The News

WebSideStory Announces Record Second Quarter 2005 Results

28/07/2005

Q2 Revenue Up 78% Over Last Year; Record Net Income

SAN DIEGO, CA (July 28, 2005) WebSideStory, Inc. (Nasdaq: WSSI), a leading provider of on-demand digital marketing applications, today announced results of operations for the quarter ended June 30, 2005. Financial and operating highlights for the quarter include:

   Signing over 115 new contracts for one or more components of the WebSideStory Active Marketing Suite, including significant contracts with Fox News, Adobe, Viacom, Guardian Newspapers, Bank of Hawaii, Victoria's Secret, and Cincinnati Bell;

   Quarterly revenue of $ 9,412,000, an increase of approximately 78% over the $ 5,293,000 reported in the same period in 2004;

   Quarterly net income of $ 1,284,000 and non-GAAP, pro forma net income (before stock-based compensation and amortization of intangibles) of $ 1,882,000, compared to losses of $(272,000) and $(48,000) over the same period in 2004, respectively;

   Quarterly earnings per share of $ 0.07 and non-GAAP, pro forma earnings per share (before stock-based compensation and amortization of intangibles) of $ 0.10, compared to losses of $(0.06) and $(0.01) over the same period in 2004, respectively. Earnings per share included stock-based compensation expenses of approximately $ 337,000, or $ 0.02 per share, and amortization of intangibles of approximately $ 261,000, or $ 0.01 per share. All per share numbers are expressed on a weighted average diluted share basis;

   Completing the acquisition of Avivo Corporation d.b.a. Atomz on May 4th, broadening the company's on-demand offerings into site search and web content management and greatly expanding its total addressable market; and

   Holding inaugural classes of Digital Marketing University at the bi-annual ActiveInsights customer forum in April, with record attendance of over 350 customers and partners.

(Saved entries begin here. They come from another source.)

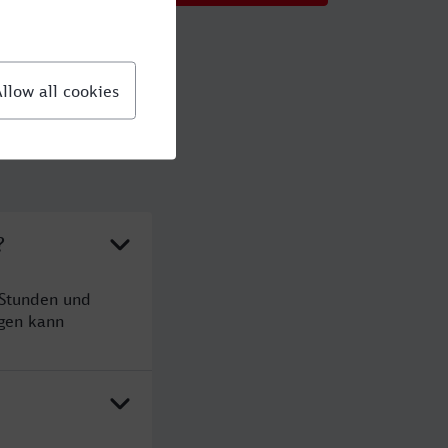
?
 Stunden und
gen kann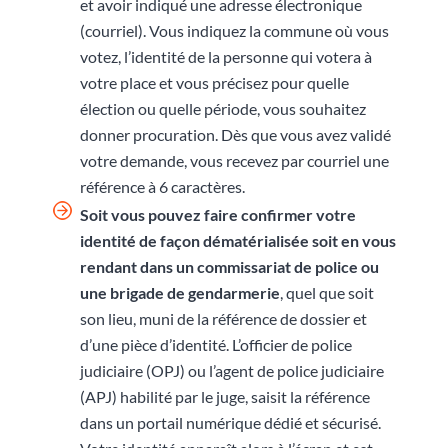
et avoir indiqué une adresse électronique
(courriel). Vous indiquez la commune où vous
votez, l’identité de la personne qui votera à
votre place et vous précisez pour quelle
élection ou quelle période, vous souhaitez
donner procuration. Dès que vous avez validé
votre demande, vous recevez par courriel une
référence à 6 caractères.
Soit vous pouvez faire confirmer votre
identité de façon dématérialisée soit en vous
rendant
dans un commissariat de police ou
une brigade de gendarmerie
, quel que soit
son lieu, muni de la référence de dossier et
d’une pièce d’identité. L’officier de police
judiciaire (OPJ) ou l’agent de police judiciaire
(APJ) habilité par le juge, saisit la référence
dans un portail numérique dédié et sécurisé.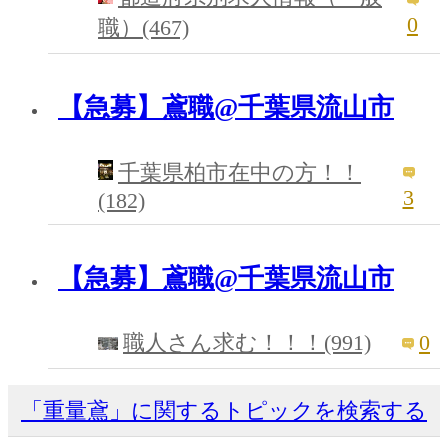
0
職）(467)
【急募】鳶職@千葉県流山市
千葉県柏市在中の方！！
3
(182)
【急募】鳶職@千葉県流山市
0
職人さん求む！！！(991)
「重量鳶」に関するトピックを検索する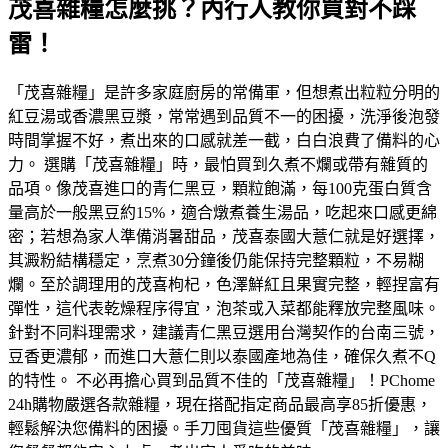
茂喜雜糧怎麼挑？內行人教你買對不踩
雷！
「茂喜雜糧」是許多家庭廚房的常備軍，但想煮出粒粒分明的
紅豆湯或香濃黑豆漿，常常遇到品質不一的困擾，洗淨後泡發
時間掌握不好，煮出來的口感就差一截，白白浪費了備料的心
力。 選購「茂喜雜糧」時，最怕買到久煮不爛或帶有雜質的
品項。像茂喜進口的青仁黑豆，顆粒飽滿，每100克蛋白質含
量高於一般黑豆約15%，適合燉煮養生湯品，吃起來口感更綿
密；若想為家人準備消暑甜品，茂喜泰國大薏仁就是好選擇，
其澱粉結構穩定，烹煮30分鐘後仍能保持完整顆粒，不易糊
爛。至於調理用的茂喜枸杞，色澤鮮紅且果實完整，輕捏富有
彈性，這代表乾燥程序得宜，泡茶或入菜都能釋放完整風味。
針對不同料理需求，建議青仁黑豆選用台灣契作的台南三號，
豆香更濃郁，而進口大薏仁則以泰國產地為佳，確保久煮不Q
的特性。 不必再擔心買到品質不佳的「茂喜雜糧」！PChome
24h購物嚴選各款雜糧，現在搭配指定商品最高享85折優惠，
輕鬆解決您備料的困擾。手刀囤貨這些優質「茂喜雜糧」，讓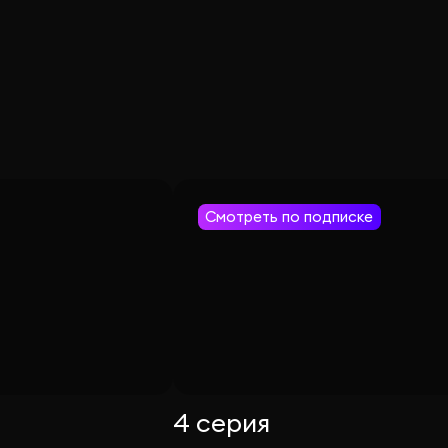
Смотреть по подписке
4 серия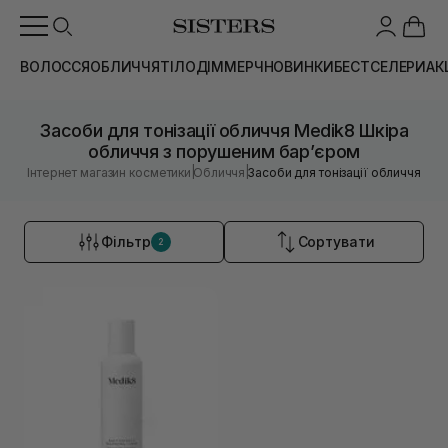
ВОЛОССЯ
ОБЛИЧЧЯ
ТІЛО
ДІМ
МЕРЧ
НОВИНКИ
БЕСТСЕЛЕРИ
АК
Засоби для тонізації обличчя Medik8 Шкіра
обличчя з порушеним барʼєром
|
|
Інтернет магазин косметики
Обличчя
Засоби для тонізації обличчя
Фільтр
Сортувати
2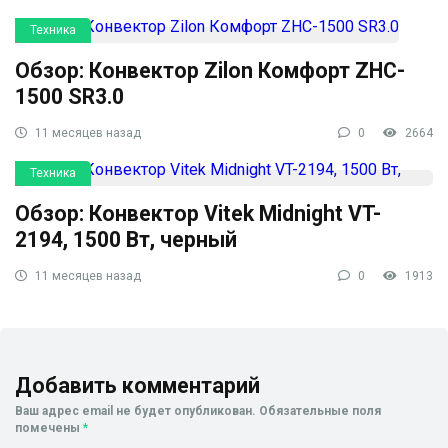
Техника
Обзор: Конвектор Zilon Комфорт ZHC-
1500 SR3.0
11 месяцев назад
0
2664
Техника
Обзор: Конвектор Vitek Midnight VT-
2194, 1500 Вт, черный
11 месяцев назад
0
1913
Добавить комментарий
Ваш адрес email не будет опубликован.
Обязательные поля
помечены
*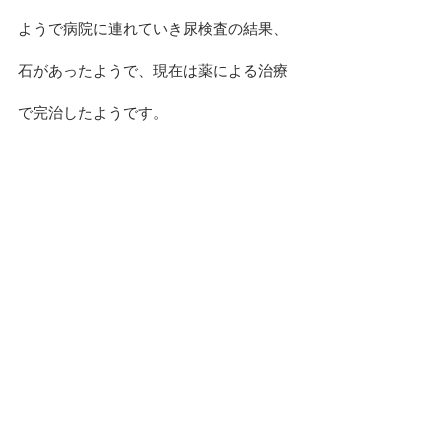
ようで病院に連れていき尿検査の結果、
石があったようで、現在は薬による治療
で完治したようです。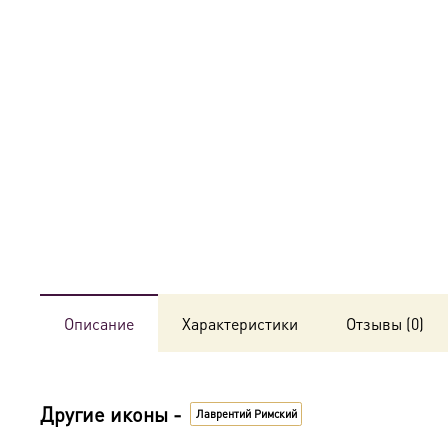
Описание
Характеристики
Отзывы (0)
Другие иконы -
Лаврентий Римский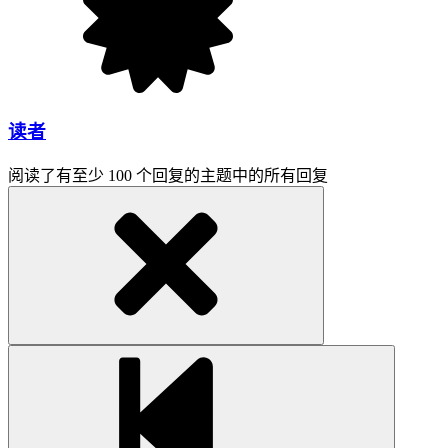
读者
阅读了有至少 100 个回复的主题中的所有回复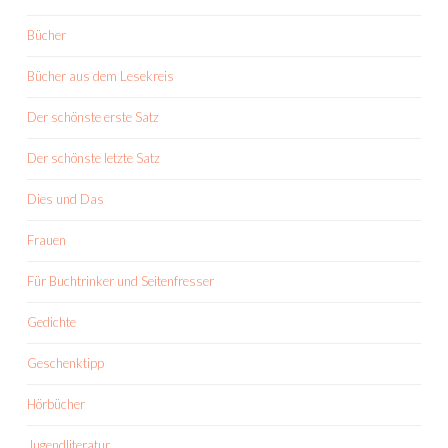
Bücher
Bücher aus dem Lesekreis
Der schönste erste Satz
Der schönste letzte Satz
Dies und Das
Frauen
Für Buchtrinker und Seitenfresser
Gedichte
Geschenktipp
Hörbücher
Jugendliteratur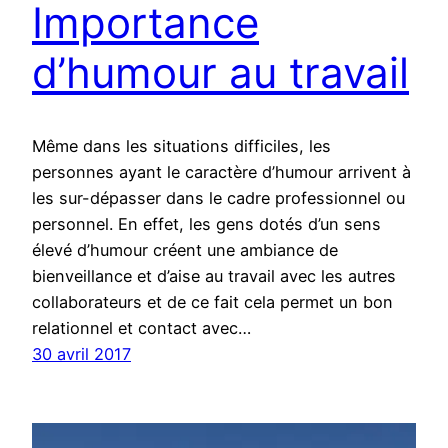
Importance
d’humour au travail
Même dans les situations difficiles, les
personnes ayant le caractère d’humour arrivent à
les sur-dépasser dans le cadre professionnel ou
personnel. En effet, les gens dotés d’un sens
élevé d’humour créent une ambiance de
bienveillance et d’aise au travail avec les autres
collaborateurs et de ce fait cela permet un bon
relationnel et contact avec…
30 avril 2017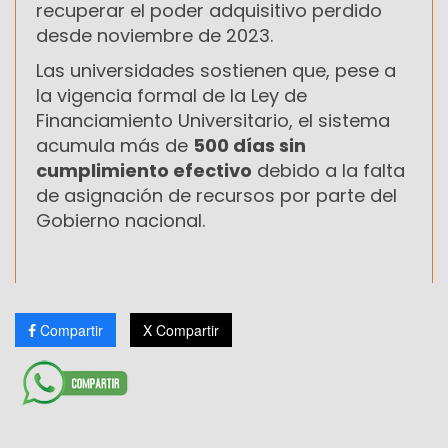
recuperar el poder adquisitivo perdido
desde noviembre de 2023.
Las universidades sostienen que, pese a
la vigencia formal de la Ley de
Financiamiento Universitario, el sistema
acumula más de
500 días sin
cumplimiento efectivo
debido a la falta
de asignación de recursos por parte del
Gobierno nacional.
Compartir
X Compartir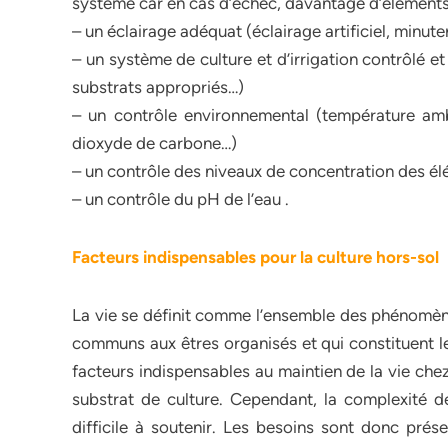
système car en cas d’échec, davantage d’éléments
– un éclairage adéquat (éclairage artificiel, minuter
– un système de culture et d’irrigation contrôlé e
substrats appropriés…)
– un contrôle environnemental (température amb
dioxyde de carbone…)
– un contrôle des niveaux de concentration des élé
– un contrôle du pH de l’eau .
Facteurs indispensables pour la culture hors-sol
La vie se définit comme l’ensemble des phénomènes
communs aux êtres organisés et qui constituent le
facteurs indispensables au maintien de la vie chez
substrat de culture. Cependant, la complexité des
difficile à soutenir. Les besoins sont donc prés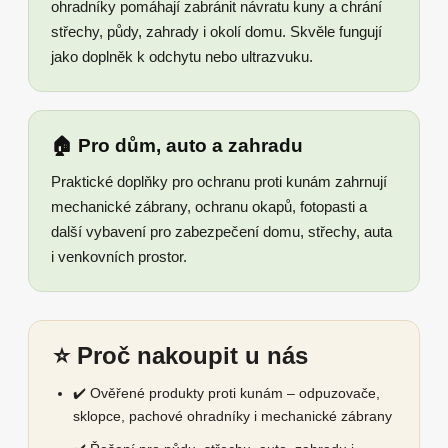
ohradníky pomáhají zabránit návratu kuny a chrání
střechy, půdy, zahrady i okolí domu. Skvěle fungují
jako doplněk k odchytu nebo ultrazvuku.
🏠 Pro dům, auto a zahradu
Praktické doplňky pro ochranu proti kunám zahrnují
mechanické zábrany, ochranu okapů, fotopasti a
další vybavení pro zabezpečení domu, střechy, auta
i venkovních prostor.
⭐ Proč nakoupit u nás
✔️ Ověřené produkty proti kunám – odpuzovače,
sklopce, pachové ohradníky i mechanické zábrany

"We are pleased to announce another quarter of solid top line growth and increasing profitability," said Jeff Lunsford, chairman and CEO. "Our strategy of offering an integrated suite of digital marketing applications is being well received by the market, as evidenced by our signing over 115 new contracts and bringing these customers into the WebSideStory family. We are proud to have achieved these results while operating with discipline and reaching the important milestone of 20% net income margins before stock-based compensation and amortization of intangibles."

    Financial Guidance
    WebSideStory provides the following guidance (in millions except per share data):
 
                                            Q3-05        Q4-05         Q1-06
     Revenue (millions)      $ 11.0-11.3   $ 11.9-12.3   $ 12.7-13.5
 
     Non-GAAP, pro forma earnings before stock-based compensation and
      amortization of intangibles per share
                                   $ 0.11-0.12   $ 0.13-0.14
 
     Stock-based compensation and amortization of intangibles per share
                                         $(0.03)         $(0.03)
 
     GAAP Earnings per share
                                    $ 0.08-0.09   $ 0.10-0.11
 
 
Note on the Use of Non-GAAP Financial Measures
Some of the financial measures in this press release, including the guidance on future periods, are presented on a pro forma basis. These pro forma numbers are considered non-GAAP financial measures within the meaning of SEC Regulation G. WebSideStory believes that this presentation is useful to investors, because it describes the operating performance of the company and helps investors gauge the company's ability to generate cash flow, excluding some non-cash charges that are included in the most directly comparable measures calculated and presented in accordance with GAAP. Company management uses these non-GAAP measures as important indicators of the company's past performance and to plan and forecast performance in future periods. Investors should not consider non-GAAP financial measures in isolation from, or in substitution for, financial information presented in compliance with GAAP.